America must always be a force for freedom.  President Obama made many mistakes in our foreign policy and because of those mistakes, we are no longer trusted by our allies or respected by our enemies. America must keep its word to ally and adversary alike. We need to reject the Iran nuclear deal, stop drawing red lines we don’t mean to enforce and deny the UN the power to control our actions.  We must be fully engaged and leading from a position of strength. That’s a real formula for peace through strength.

From World War II until President Obama took office, America was the respected and trusted leader of the free world. We stood up to the threat of Soviet communism and defeated it. When the Berlin Wall crumbled in 1989, there began a new birth of freedom in Europe and many other regions. But even before that, the rise of radical Islam began to enslave many peoples, an enormous threat to freedom that continues to rise because Obama refuses to deal with it.

President Obama believed that a weaker America makes the world safer and that we have no greater place in the world than any of the UN’s other members. That’s flat wrong. America offers the freedoms, preserved by our Constitution, that ensure life, liberty and the ability to prosper. Our moral, religious and Constitutional systems make us superior to the many nations that don’t offer those freedoms.

Call it what you will, American exceptionalism is a fact, and that makes our place in the world what it has always been. America is a force for freedom, an untiring voice against oppression and slavery, and a stabilizing force. We have the right and the duty to defend ourselves and our allies. To do so we must act – diplomatically, economically and when necessary militarily — from a position of global strength.

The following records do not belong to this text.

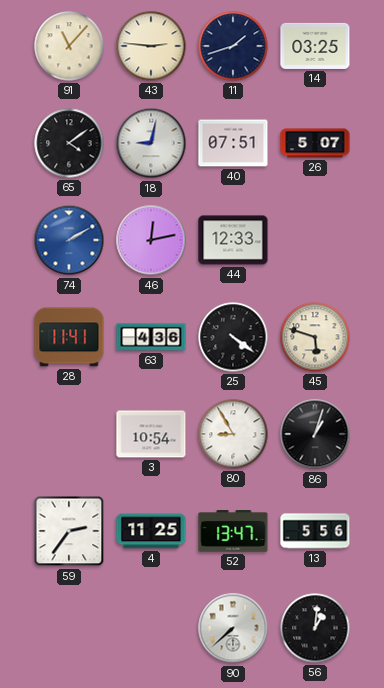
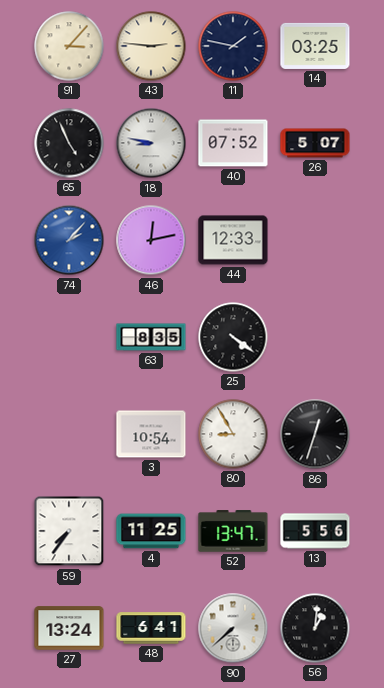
91: 11:07 -> 3:07
11: 1:42 -> 1:47
65: 4:09 -> 4:56
18: 9:02 -> 8:47
40: 07:51 -> 07:52
74: 2:10 -> 2:07
28: 11:41 -> none
63: 4:36 -> 8:35
45: 5:48 -> none
86: 1:03 -> 12:33
59: 2:36 -> 7:36
27: none -> 13:24
48: none -> 6:41
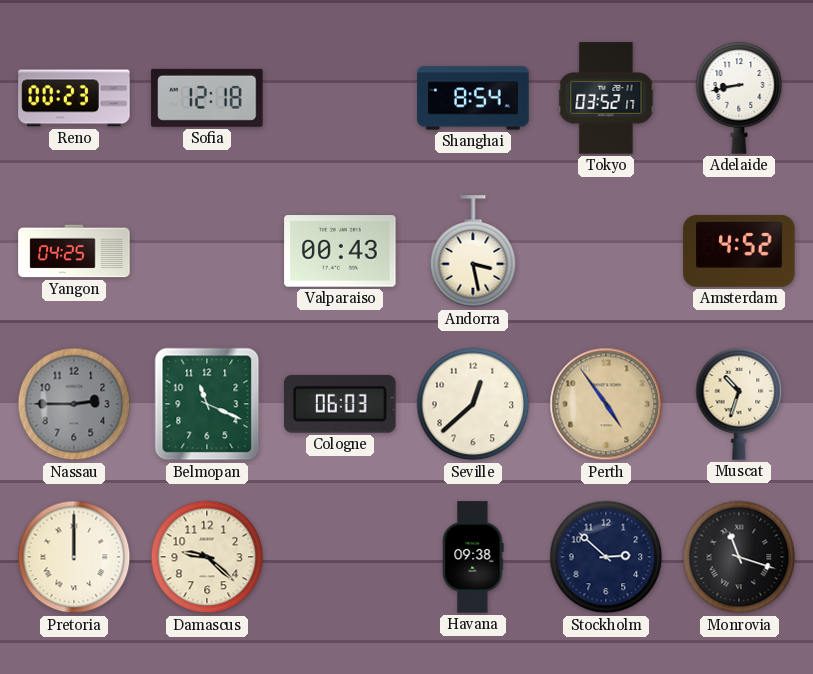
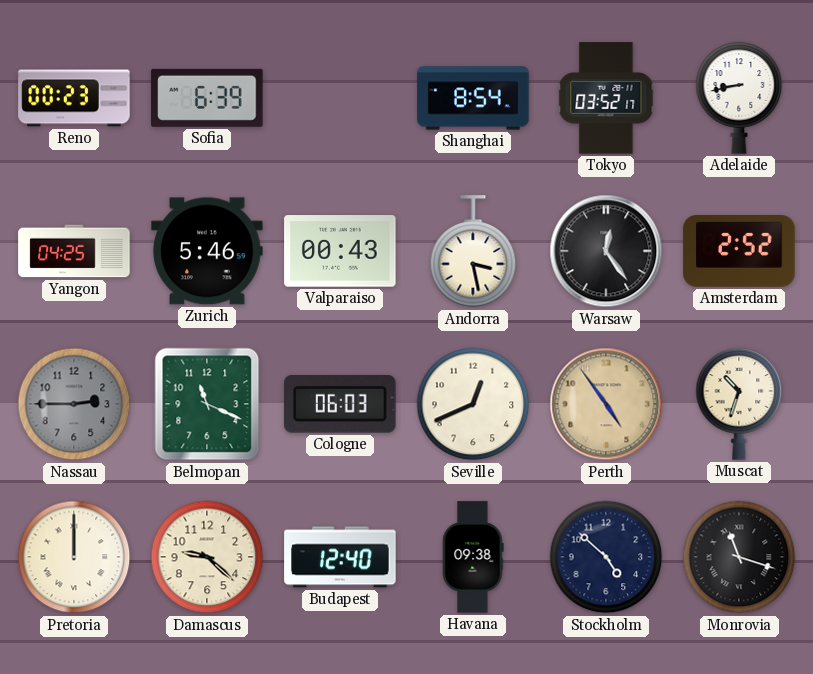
Sofia: 12:18 -> 6:39
Zurich: none -> 5:46
Warsaw: none -> 12:24
Amsterdam: 4:52 -> 2:52
Seville: 12:38 -> 12:41
Budapest: none -> 12:40
Stockholm: 2:52 -> 4:52
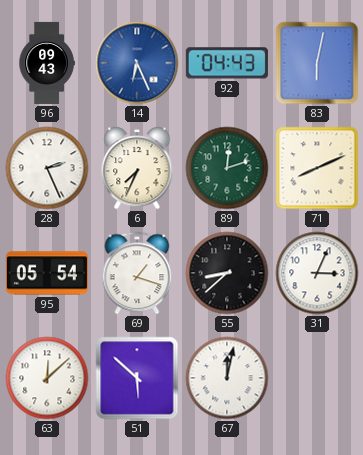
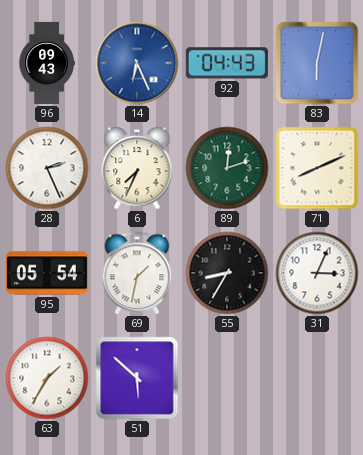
69: 1:18 -> 1:32
55: 8:38 -> 8:35
63: 12:08 -> 1:35
67: 12:02 -> none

Our foreign policy must be based on the understanding that both the neocons and the isolationists are wrong. The neocons are too willing to go to war to reshape the world. On the other hand, the isolationists refuse to recognize threats to our vital national security interests that have to be deterred or defeated. Their weakness only encourages aggression.

We should never engage in nation-building or fight indecisive wars. War is always a last resort. But there are some acts of aggression that have to be defeated. As we learned in Vietnam, Iraq and Afghanistan, if you do not fight a war in a manner calculated to win it decisively, you will lose inevitably.

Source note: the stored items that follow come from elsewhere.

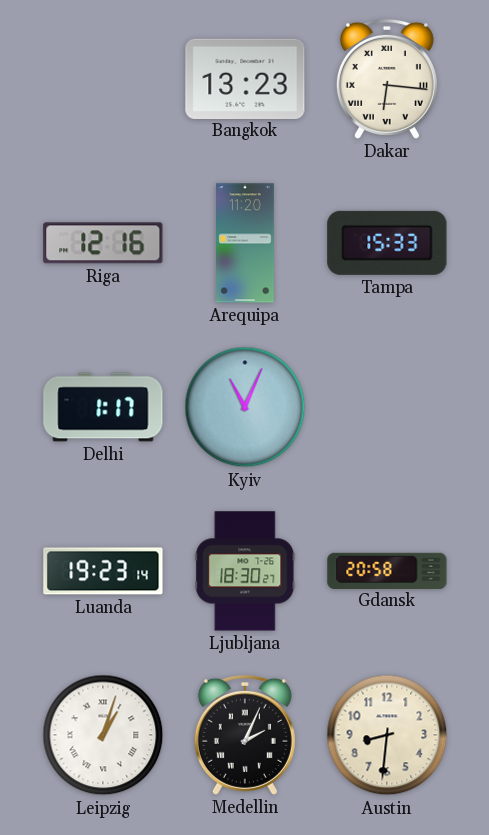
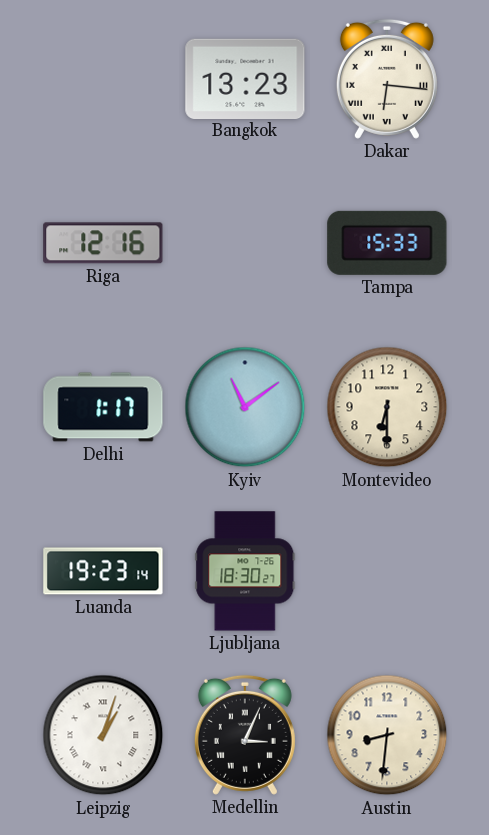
Arequipa: 11:20 -> none
Kyiv: 11:04 -> 11:09
Montevideo: none -> 6:30
Gdansk: 20:58 -> none
Medellin: 2:04 -> 3:04
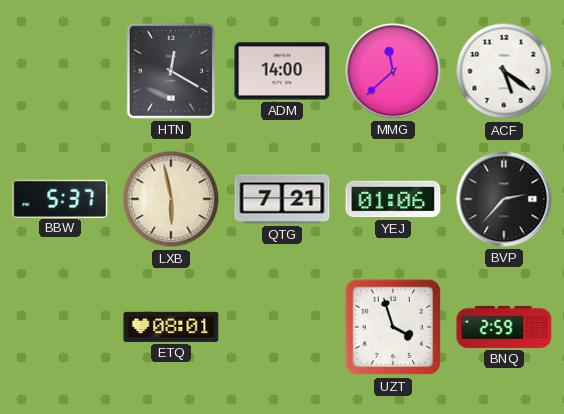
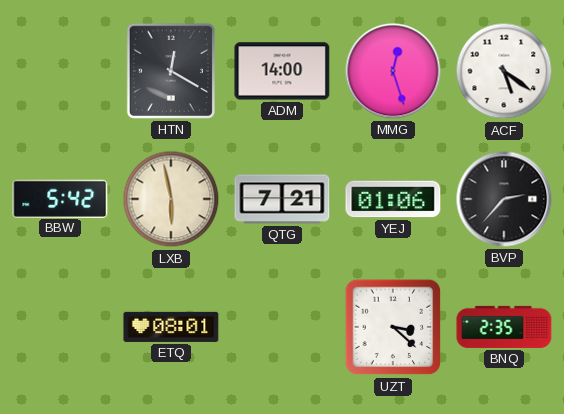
MMG: 11:38 -> 12:27
BBW: 5:37 -> 5:42
UZT: 3:57 -> 3:22
BNQ: 2:59 -> 2:35
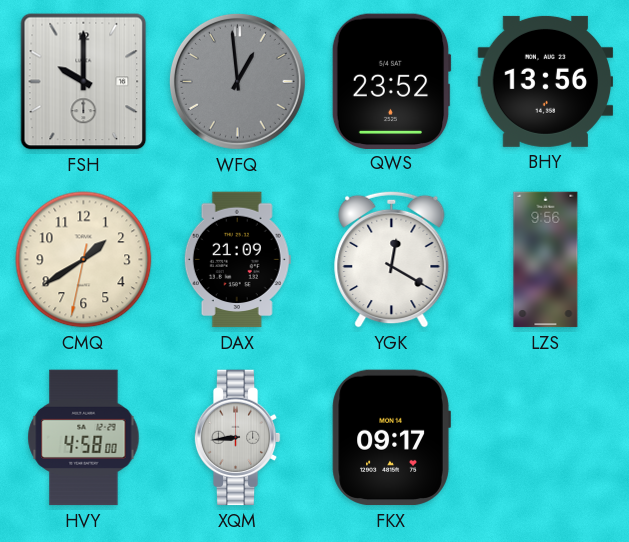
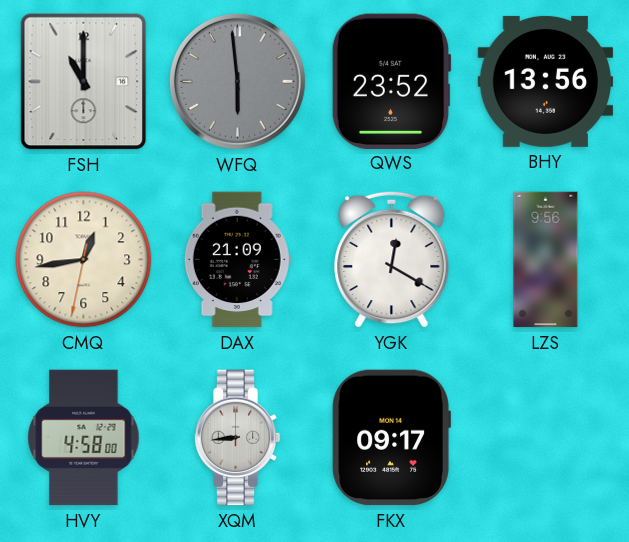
FSH: 10:00 -> 11:00
WFQ: 12:59 -> 5:59
CMQ: 1:39 -> 12:43
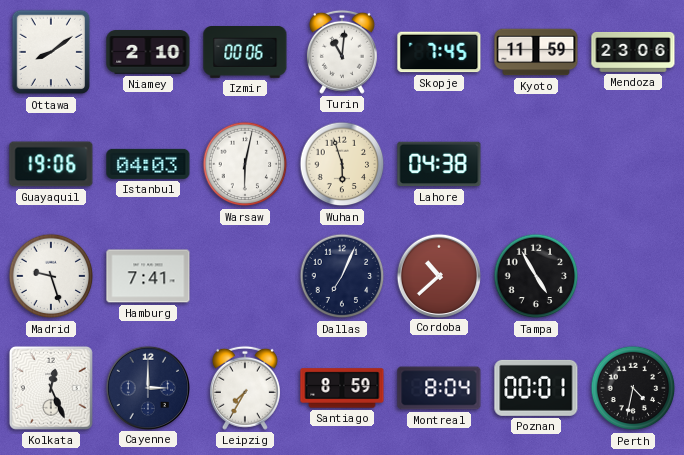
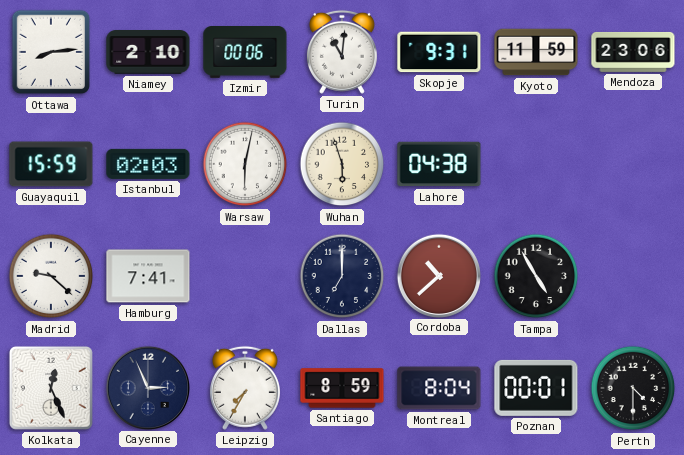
Ottawa: 8:09 -> 8:14
Skopje: 7:45 -> 9:31
Guayaquil: 19:06 -> 15:59
Istanbul: 04:03 -> 02:03
Madrid: 9:27 -> 9:22
Dallas: 7:04 -> 7:00
Cayenne: 3:00 -> 2:56
Perth: 4:32 -> 4:30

We must engage constructively with our allies and with our adversaries to our mutual benefit. We should never draw “red lines” against an adversary’s action unless we mean to enforce them. We must not sacrifice America’s credibility to phony “red lines,” nor allow the United Nations to control any aspect of our foreign policy as Obama has done in his dangerous Iran deal.

We cannot rely on the United Nations to produce a diplomatic resolution to any significant problem. We must conduct American foreign policy in America’s interests with the objective, always, of keeping the peace. But our diplomacy will be conducted in a manner that uses all of our national assets – diplomatic, economic and military – to best advantage.

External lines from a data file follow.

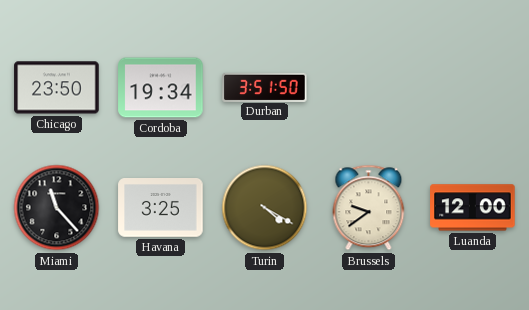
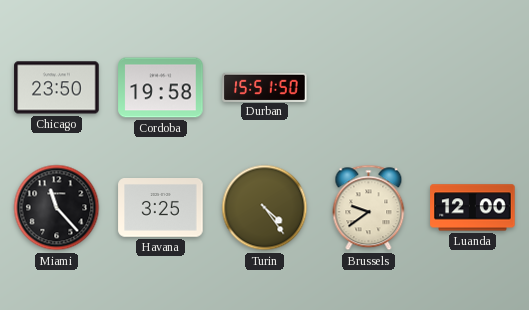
Cordoba: 19:34 -> 19:58
Durban: 3:51 -> 15:51
Turin: 4:20 -> 4:24
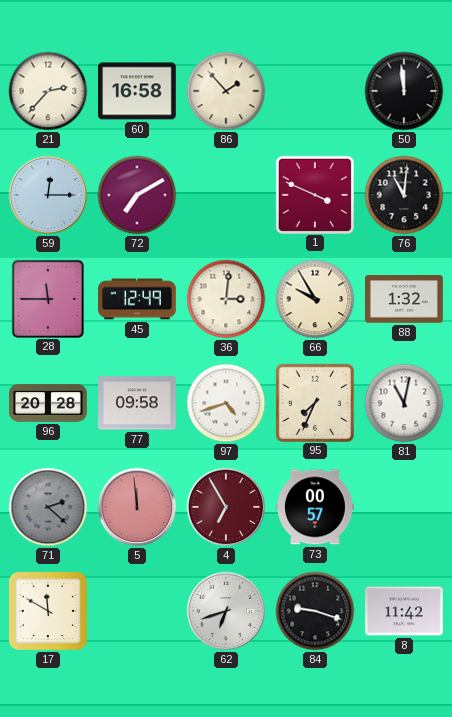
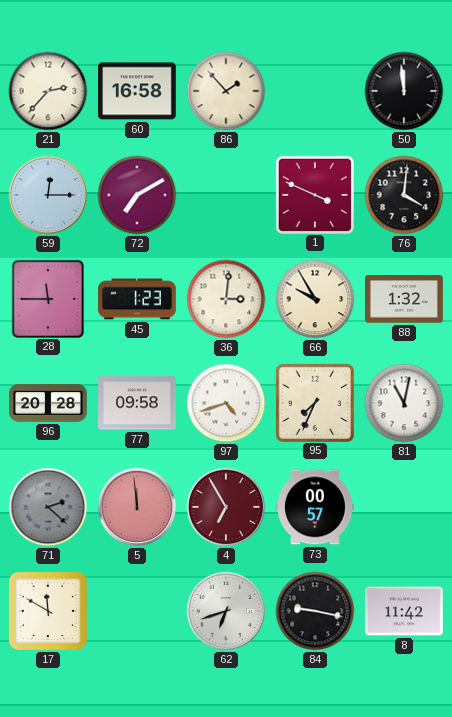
76: 11:01 -> 4:01
45: 12:49 -> 1:23
84: 9:18 -> 9:17
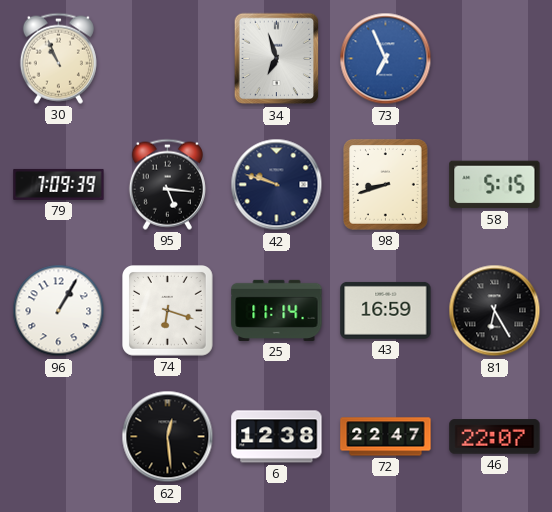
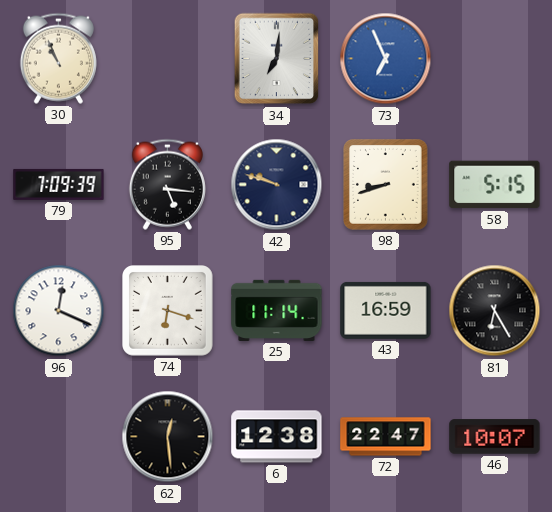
34: 6:57 -> 7:01
96: 1:05 -> 12:19
46: 22:07 -> 10:07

As the Obama foreign policy has proved time and again, weakness is provocative. We must always retain the option of acting unilaterally, but we should prefer to function internationally through real alliances with dedicated allies both new and old. Our diplomatic adversaries will quickly learn the difference between our vetoing a UN resolution and our sending an aircraft carrier battle group. We must neither demonstrate weakness nor provoke aggression. And, at all times, we must ensure that we have the ability to deter or defeat any significant threat.

We must recreate America’s foreign policy in accordance with those specific principles.

When Obama and Hillary Clinton began implementing his “transformational” foreign policy they began a process that has, intentionally in accordance with his plan, forfeited America’s influence and power. Obama has done this by shunning our allies and embracing our enemies. He has broken other presidents’ commitments to allies, such as President Bush’s promise of a ground-based missile defense system in Poland to protect Europe. And he has engaged in extremely unwise agreements, such as the new Iran nuclear weapons deal, which place our allies in the Middle East, including Saudi Arabia and Israel, under the intolerable threat of a nuclear-armed Iran.

One measure of the great harm Mr. Obama has done is the number of nations that used to depend on us to guide their foreign policies and now reject our leadership. NATO is adrift. Saudi Arabia, among others in the Middle East, has made it clear that it will no longer follow America’s policy lead. Many other nations are going their own ways because we are not trusted. We must correct that and again make our nation the trusted and respected leader it was for so long.

President Trump will bear the heavy burden of repairing the damage Obama has done. America needs to again be a force for freedom and stability in the world. To do that, we first need to re-earn the trust of our allies and re-earn the respect of our enemies. If we are going to re-earn that trust we must do it in a way that respects our allies.

To re-earn our allies trust – and our adversaries’ respect — we need to take foreign policy actions aimed specifically to correct Obama’s mistakes.

That is a plan from which we can derive the specifics of national defense and foreign policy. It is a plan to achieve peace through strength and responsible, constructive engagement with the world.